In this issue, Hargrave and colleagues (page 846) have added nocturnal hypoxemia to the list of causative, and potentially treatable, factors. Extending their previous work that demonstrated a relationship between nocturnal hypoxemia and central nervous system complications in sickle cell disease, the investigators now show a remarkable link between nocturnal hypoxemia and painful crises. In 95 children and adolescents, a variety of measures of nocturnal hypoxemia are significantly associated with the number of inpatient days for management of pain. Mean oxygen saturation during sleep emerges as the key predictor of painful crises after adjusting for such factors as total hemoglobin level, HbF level, and white cell count. For each increase of one unit in the mean nocturnal oxygen saturation between 85% and 100%, the number of inpatient days for pain falls by 0.83. The study also provides an important note of caution for those who favor surgical solutions. Tonsillectomy and adenoidectomy did not reduce the frequency of crises in patients with upper airway obstruction unrelated to recurrent infections.

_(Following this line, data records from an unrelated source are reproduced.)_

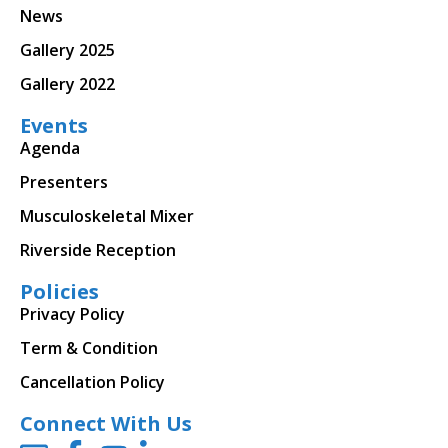
News
Gallery 2025
Gallery 2022
Events
Agenda
Presenters
Musculoskeletal Mixer
Riverside Reception
Policies
Privacy Policy
Term & Condition
Cancellation Policy
Connect With Us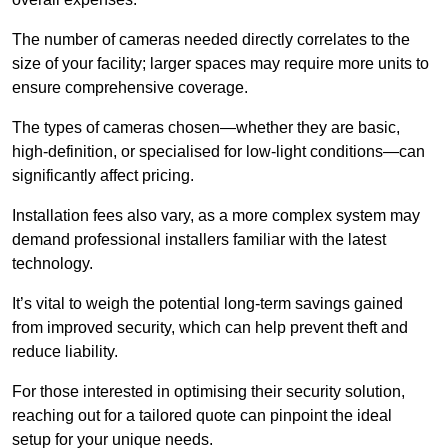
The number of cameras needed directly correlates to the
size of your facility; larger spaces may require more units to
ensure comprehensive coverage.
The types of cameras chosen—whether they are basic,
high-definition, or specialised for low-light conditions—can
significantly affect pricing.
Installation fees also vary, as a more complex system may
demand professional installers familiar with the latest
technology.
It’s vital to weigh the potential long-term savings gained
from improved security, which can help prevent theft and
reduce liability.
For those interested in optimising their security solution,
reaching out for a tailored quote can pinpoint the ideal
setup for your unique needs.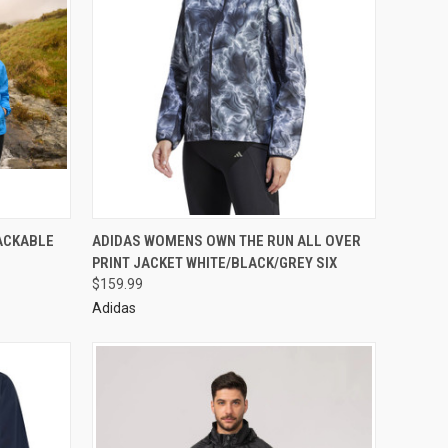
PACKABLE
ADIDAS WOMENS OWN THE RUN ALL OVER
PRINT JACKET WHITE/BLACK/GREY SIX
$159.99
Adidas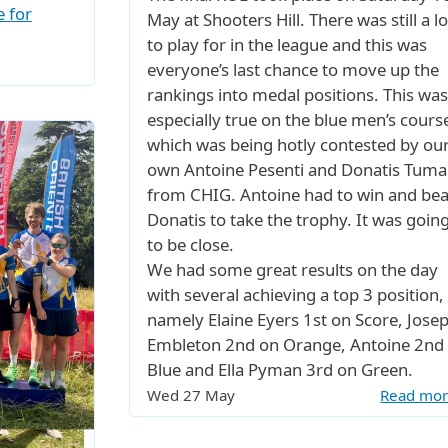
e for
May at Shooters Hill. There was still a lo
to play for in the league and this was
everyone’s last chance to move up the
rankings into medal positions. This was
especially true on the blue men’s cours
which was being hotly contested by ou
own Antoine Pesenti and Donatis Tumai
from CHIG. Antoine had to win and bea
Donatis to take the trophy. It was goin
to be close.
We had some great results on the day
with several achieving a top 3 position,
namely Elaine Eyers 1st on Score, Jose
Embleton 2nd on Orange, Antoine 2nd
Blue and Ella Pyman 3rd on Green.
Wed 27 May
Read mo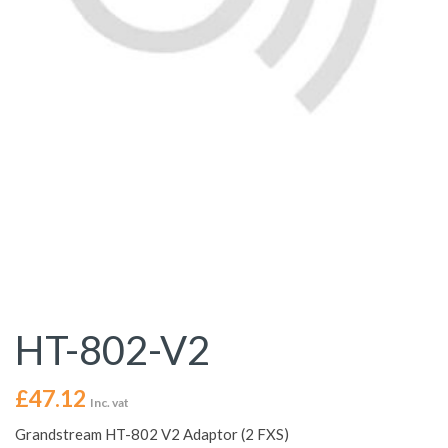
HT-802-V2
£
47.12
Inc. vat
Grandstream HT-802 V2 Adaptor (2 FXS)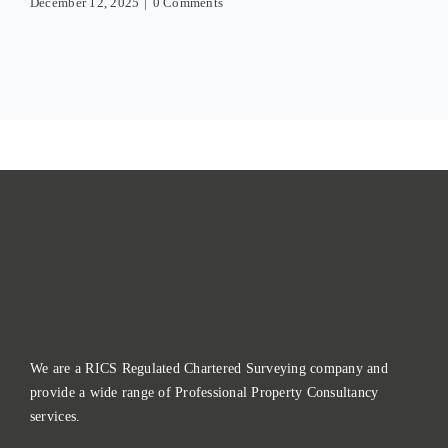
December 12, 2025
|
0 Comments
We are a RICS Regulated Chartered Surveying company and
provide a wide range of Professional Property Consultancy
services.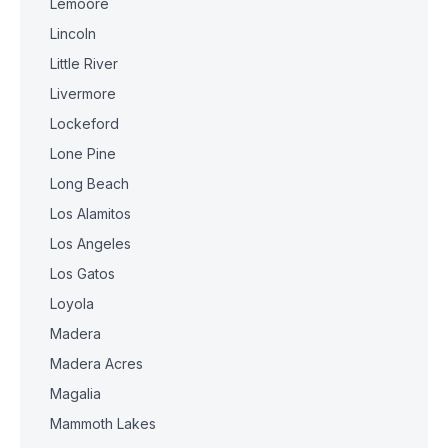
Lemoore
Lincoln
Little River
Livermore
Lockeford
Lone Pine
Long Beach
Los Alamitos
Los Angeles
Los Gatos
Loyola
Madera
Madera Acres
Magalia
Mammoth Lakes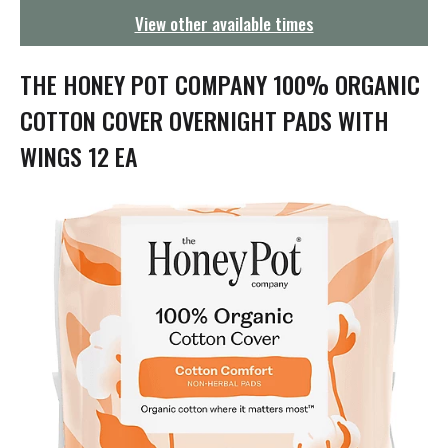
g
View other available times
a
t
i
THE HONEY POT COMPANY 100% ORGANIC
o
n
COTTON COVER OVERNIGHT PADS WITH
WINGS 12 EA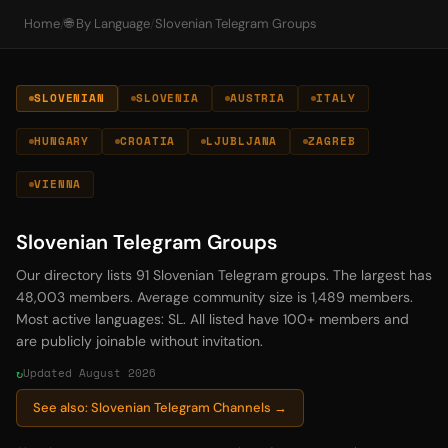
Home
/
🌐 By Language
/
Slovenian Telegram Groups
SLOVENIAN
SLOVENIA
AUSTRIA
ITALY
HUNGARY
CROATIA
LJUBLJANA
ZAGREB
VIENNA
Slovenian Telegram Groups
Our directory lists 91 Slovenian Telegram groups. The largest has
48,003 members. Average community size is 1,489 members.
Most active languages: SL. All listed have 100+ members and
are publicly joinable without invitation.
Updated August 2026
See also: Slovenian Telegram Channels →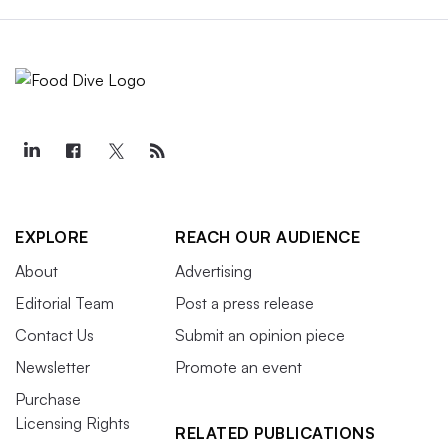
EXPLORE
REACH OUR AUDIENCE
About
Advertising
Editorial Team
Post a press release
Contact Us
Submit an opinion piece
Newsletter
Promote an event
Purchase
Licensing Rights
RELATED PUBLICATIONS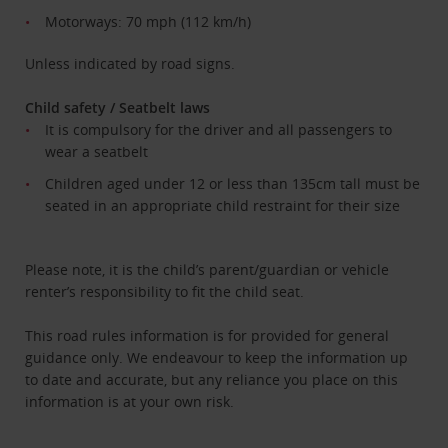
Motorways: 70 mph (112 km/h)
Unless indicated by road signs.
Child safety / Seatbelt laws
It is compulsory for the driver and all passengers to
wear a seatbelt
Children aged under 12 or less than 135cm tall must be
seated in an appropriate child restraint for their size
Please note, it is the child’s parent/guardian or vehicle
renter’s responsibility to fit the child seat.
This road rules information is for provided for general
guidance only. We endeavour to keep the information up
to date and accurate, but any reliance you place on this
information is at your own risk.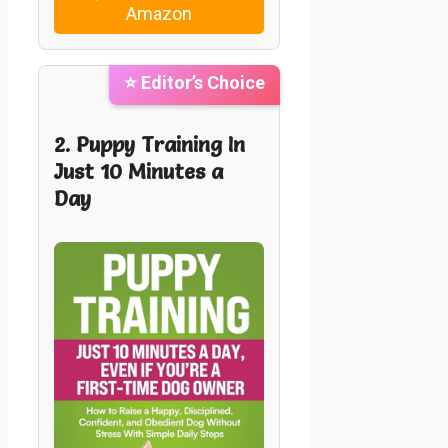
Amazon
⭐ Editor’s Choice
2. Puppy Training In
Just 10 Minutes a
Day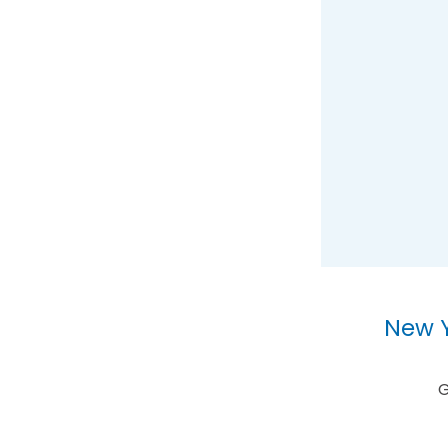
New Y
G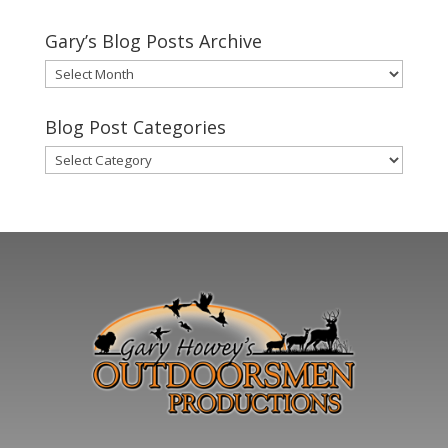
Gary’s Blog Posts Archive
Gary’s
Blog
Posts
Blog Post Categories
Archive
Blog
Post
Categories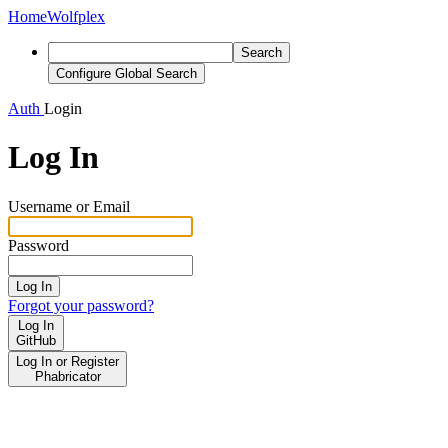
Home
Wolfplex
Search
Configure Global Search
Auth
Login
Log In
Username or Email
Password
Log In
Forgot your password?
Log In
GitHub
Log In or Register
Phabricator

For many decades, sickle cell disease represented the classic gap between an understanding of the pathophysiology of a disease and the development of effective treatment. Investigators have closed this gap as chronic transfusion therapy, prophylactic penicillin, HbF enhancers, bone marrow transplantation, membrane-active agents, and hemorheological drugs have entered clinical trials or clinical practice. An important outgrowth of these developments is the need to determine which approach has a sufficiently broad therapeutic impact to prevent many of the major complications of sickle cell disease and, therefore, to improve the overall quality and length of life of affected patients. Hargrave et al are presently taking the crucial next step to determine whether the overnight administration of oxygen is beneficial and deserves a place in the rapidly developing armamentarium of new treatments for sickle cell disease.